Yousuf was born in Budgam in 1322 hijri, and completed his education in Islamic law from Najaf in Iraq. He is the descendent of Mir Shamsudin Araki, who came to Kashmir in 13th century from Araki town of Iran. After the death of his elder brother, Aga Syed Ahmed Almosavi, he took over the traditional responsibilities performed by Aga family. He established an educational institution for Islamic learning called Madras-e Babul Ilem ("gateway of knowledge") in Budgam. Madars-e Babul Ilem is the alma mater of many in the Kashmir literary field.

It has been a routine among Shias of Kashmir that legal disputes go to their religious head (Mawlawi or Agas) instead the government courts. Such Sharie Adalats ("religious courts") determine justice according to Islamic doctrine. During the period of Yousef, sharie adalats became very popular. There were a number of occasions when the district court sent cases to Yousef's court.
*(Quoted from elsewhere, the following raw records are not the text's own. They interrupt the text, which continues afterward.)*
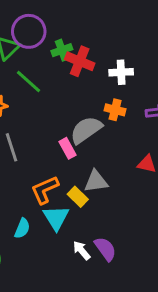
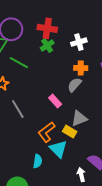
green cross: (62, 50) -> (47, 45), moved
red cross: (80, 61) -> (47, 28), moved
gray semicircle: (86, 130) -> (74, 85), moved, size x0.7
white arrow: (82, 250) -> (81, 175), moved, turned 40

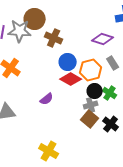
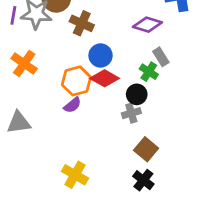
orange hexagon: (91, 70) -> (76, 81), moved
green cross: (110, 93) -> (149, 72), moved
brown square: (90, 119) -> (146, 149), moved
black cross: (111, 124) -> (143, 180), moved

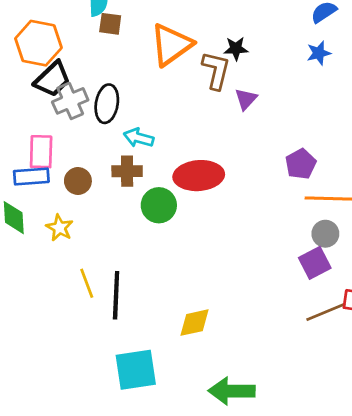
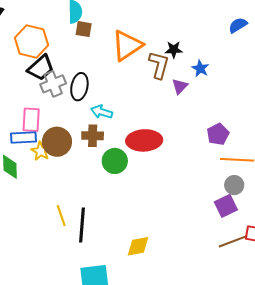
blue star: (319, 53) -> (200, 68), moved, turned -30
brown circle: (78, 181) -> (57, 142), size x1.5
yellow star: (60, 228) -> (41, 151), moved

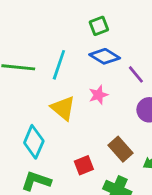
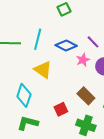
blue diamond: (105, 56) -> (66, 45), moved
pink star: (98, 95) -> (83, 60), moved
Anjumane Sharie Shian[edit]

Aga Syed Yousef established Anjumane Sharie Shian in Jammu and Kashmir with both religious and political goals. As the government receives the taxes from the general public, Anjuman Sharie Shian collects khums and fitr as alms from the Shia population to spend on social, educational, and economic improvement for the poorer segment of the community. When Sheikh Abdullah's government passed the Land Reform Act, Aga Syed Yousef said the bill was against the doctrine of Shiaism, which resulted in the government exempting Shias from the bill.[2]
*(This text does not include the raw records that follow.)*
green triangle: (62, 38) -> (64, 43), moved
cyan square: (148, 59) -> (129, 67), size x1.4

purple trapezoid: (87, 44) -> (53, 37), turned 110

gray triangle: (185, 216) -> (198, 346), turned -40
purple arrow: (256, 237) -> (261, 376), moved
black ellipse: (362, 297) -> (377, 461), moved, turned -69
Other accomplishments[edit]

Yousuf undertook the construction of Imambara Budgam. He also widened the Imambara Hassanabad, a smaller replica of the one in Budgam. Yousef also introduced the Shia nisab ("syllabus") at the University of Kashmir.
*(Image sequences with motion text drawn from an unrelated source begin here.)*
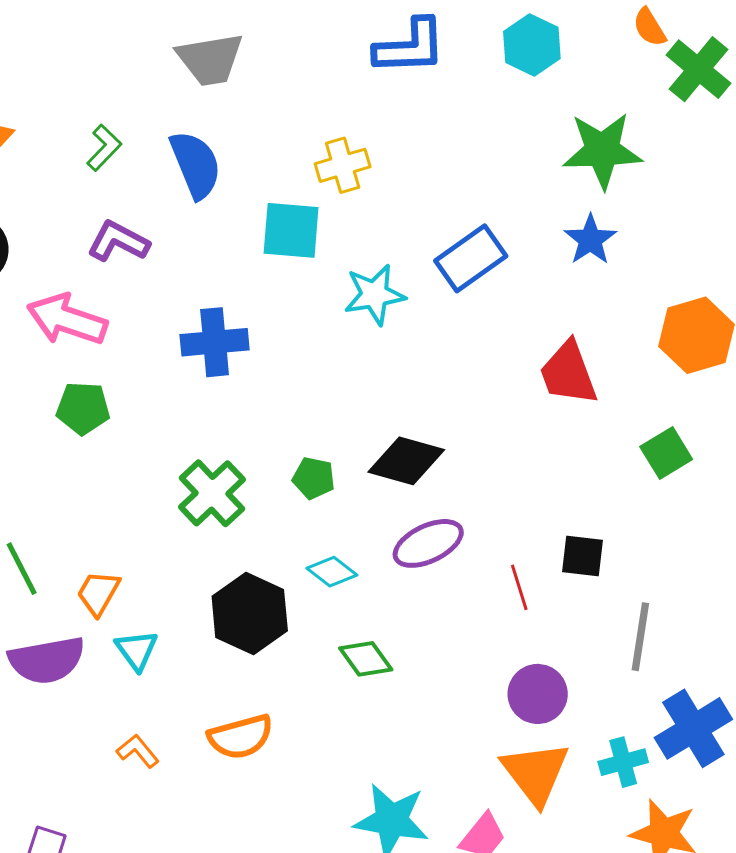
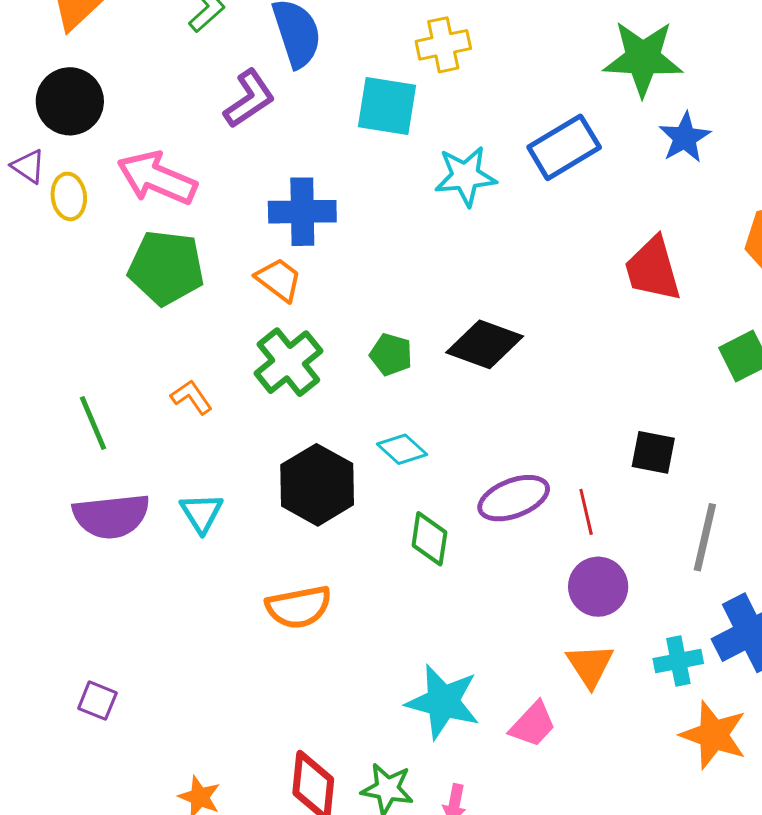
green star: (602, 150) -> (643, 58), moved
purple L-shape: (118, 241) -> (249, 99), moved, turned 114
green pentagon: (83, 408) -> (166, 268), size x1.4
purple ellipse: (428, 543) -> (514, 498), moved
red line: (519, 587) -> (586, 512), moved
orange trapezoid: (98, 593) -> (279, 280), moved, turned 93
green diamond: (366, 659) -> (429, 539), turned 40
orange L-shape: (138, 751) -> (191, 397), moved
orange triangle: (535, 773) -> (590, 665), size x0.7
Yousuf was a very close associate of Imam Rahil Ayatollah Ruhollah Khomeini, the father of Islamic Revolution of Iran. Yousuf donated $2 million to Iran as financial assistance during the revolutionary struggle. When Ayatollah Khomeini was expelled from Iran by the Shah, Yousuf wrote him a letter and invited him to Kashmir. Ayatollah Khomeini replied, "I would love to visit my ancestral home, Kashmir, but due to certain political reason I am afraid I can't."[citation needed] All the letters of Ayatollah Khomeini are preserved in the personal library of Ayatollah Yousuf and his personal library is situated at Yousuf Abad, Budgam.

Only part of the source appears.